Chegamos à danceteria para o soundcheck, no horário combinado.
Não lembro-me com exatidão se três ou quatro da tarde. O equipamento era peso pesado, um P.A. adequado para shows em estádios de futebol. O galpão era imenso, e segundo os produtores que receberam-nos, a expectativa era para a chegada de quatro mil pessoas, para aquela noite. O técnico de som foi um sujeito conhecido no meio, apelidado como : "Castor". Gentil, deixou-nos a vontade e equalizou um ótimo monitor de palco, ao qual não estávamos acostumados, diga-se de passagem.
Em conversa informal, contou-nos que operara a Patrulha do Espaço em ocasiões passadas, a quebrar o clima, e assim ganhar a nossa confiança. Depois da passagem do som, desistimos de voltar para a casa e ficamos alojados no próprio local. A espera seria enorme e entediante, mas voltar mais tarde seria arriscado, com um possível tumulto generalizado na porta, e dificuldade para estacionar os carros. A casa abriu no início da noite, e pôs-se a lotar sob uma velocidade incrível. A maioria das pessoas que ali compareceu, foi oriunda da juventude burguesa, mas viu-se ali e aqui, figuras destoantes, representantes de típicas tribos oitentistas. Entre tais tribos, predominaram os "New Wavers". Esses ao menos eram pacíficos, e sua postura social era amena, apenas por vestir-se com aquela estética e apreciar o seu som, sem incomodar ninguém, a despeito de outras tribos oitentistas, extremamente agressivas.

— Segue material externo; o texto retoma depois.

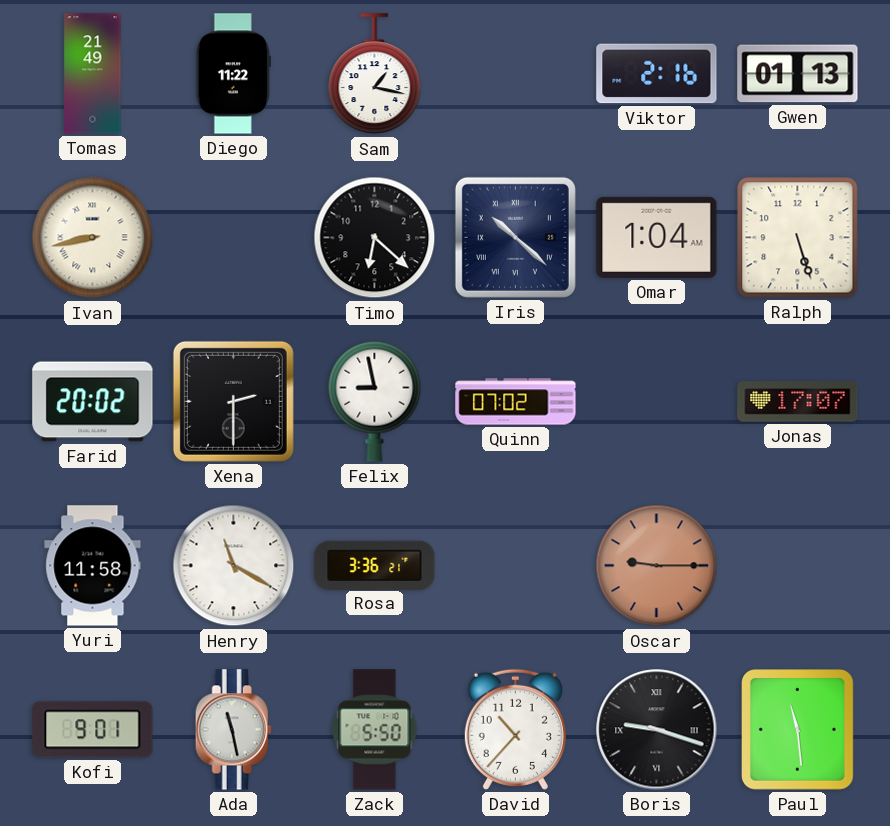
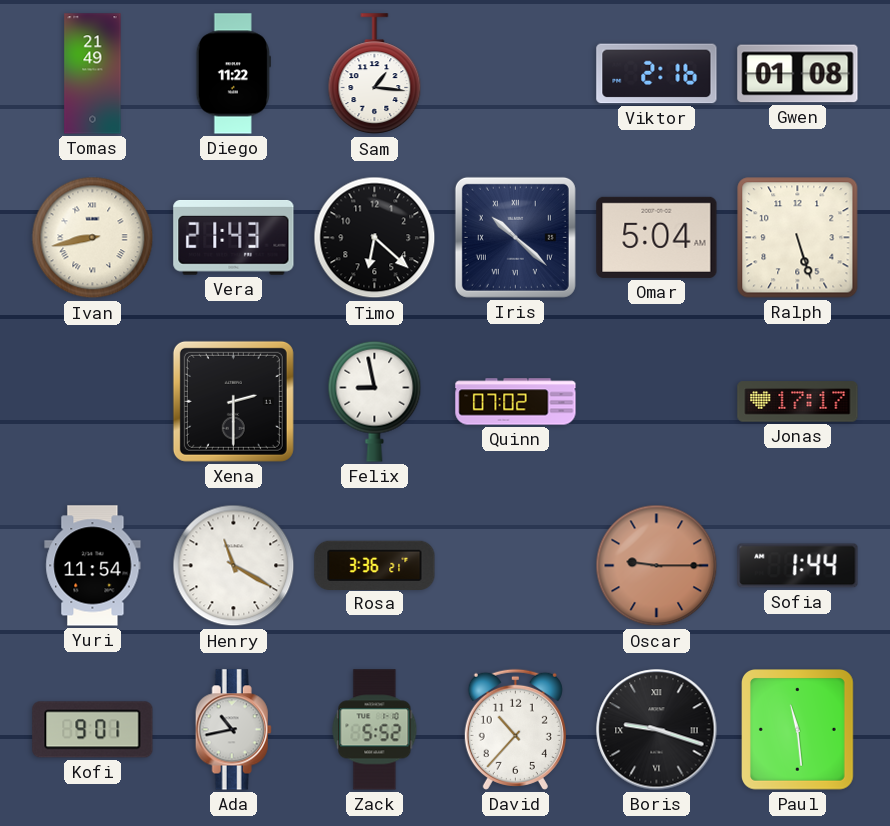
Sam: 1:17 -> 1:16
Gwen: 01:13 -> 01:08
Vera: none -> 21:43
Omar: 1:04 -> 5:04
Farid: 20:02 -> none
Jonas: 17:07 -> 17:17
Yuri: 11:58 -> 11:54
Sofia: none -> 1:44
Ada: 11:28 -> 10:43
Zack: 5:50 -> 5:52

Um pouco antes do nosso show iniciar-se, duas pessoas da produção da casa convidou-nos a "turbinar o ânimo", debaixo do palco, sob a estrutura metálica de sustentação. Só o Zé Luiz aceitou o gentil convite, e esse ato de sua parte, causar-nos-ia uma dificuldade técnica durante o show. Começou enfim a nossa apresentação e a pressão do som foi muito forte. Víamos que o público reagia bem, a aplaudir e dançar, mas se fôssemos mais uma banda famosa do mainstream, estariam a delirar, tenho certeza. Não desagradamos a plateia, e pelo contrário, fomos aplaudidos, mas não houve um entusiasmo muito exaltado, digamos assim. Todavia, esperávamos até um clima meio hostil e no máximo, uma educada frieza, portanto, saímos do palco contentes com os aplausos educados daquele público nada a ver conosco, ou vice-versa como queira o leitor. O problema do Zé Luiz ter aceito o convite gentil que mencionei, foi que o andamento das músicas foram à Marte, Plutão e Vênus...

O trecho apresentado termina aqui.